The Pythagorean Theorem, as it is generally called, has had other names. It is not uncommonly called the pons asinorum (see [page 174]) in France. The Arab writers called it the Figure of the Bride, although the reason for this name is unknown; possibly two being joined in one has something to do with it. It has also been called the Bride's Chair, and the shape of the Euclid figure is not unlike the chair that a slave carries on his back, in which the Eastern bride is sometimes transported to the wedding ceremony. Schopenhauer, the German philosopher, referring to the figure, speaks of it as "a proof walking on stilts," and as "a mouse-trap proof."

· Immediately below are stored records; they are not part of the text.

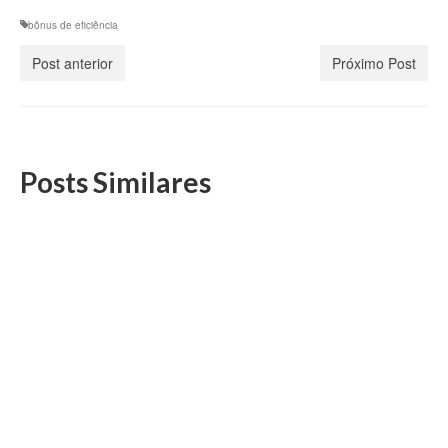
bônus de eficiência
Post anterior
Próximo Post
Posts Similares
DS/Rio convoca filiados para assembleia sobre
decisões do Conselho de Delegados Sindicais
(28/3)
24 de março, 2025
As seguintes pautas estarão em debate: 1) Informes; 2)
Análise de Conjuntura; 3) Mobilização; 4)...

An interesting theory suggested by the proposition is that of computing the sides of right triangles so that they shall be represented by rational numbers. Pythagoras seems to have been the first to take up this theory, although such numbers were applied to the right triangle before his time, and Proclus tells us that Plato also contributed to it. The rule of Pythagoras, put in modern symbols, was as follows:

n² + ((n² - 1)/2)² = ((n² + 1)/2)²,

the sides being n, (n² - 1)/2, and (n² + 1)/2. If for n we put 3, we have 3, 4, 5. If we take the various odd numbers, we have

n = 1, 3, 5, 7, 9, ···,
(n² - 1)/2 = 0, 4, 12, 24, 40, ···,
(n² + 1)/2 = 1, 5, 13, 25, 41, ···.

Of course n may be even, giving fractional values. Thus, for n = 2 we have for the three sides, 2, 1-1/2, 2-1/2. Other formulas are also known. Plato's, for example, is as follows:

(2n)² + (n² - 1)² = (n² + 1)².
If 2n = 2, 4, 6, 8, 10, ···,
then n² - 1 = 0, 3, 8, 15, 24, ···,
and n² + 1 = 2, 5, 10, 17, 26, ···.

This formula evidently comes from that of Pythagoras by doubling the sides of the squares.[81]

Theorem. In any triangle the square of the side opposite an acute angle is equal to the sum of the squares of the other two sides diminished by twice the product of one of those sides by the projection of the other upon that side.

Theorem. A similar statement for the obtuse triangle.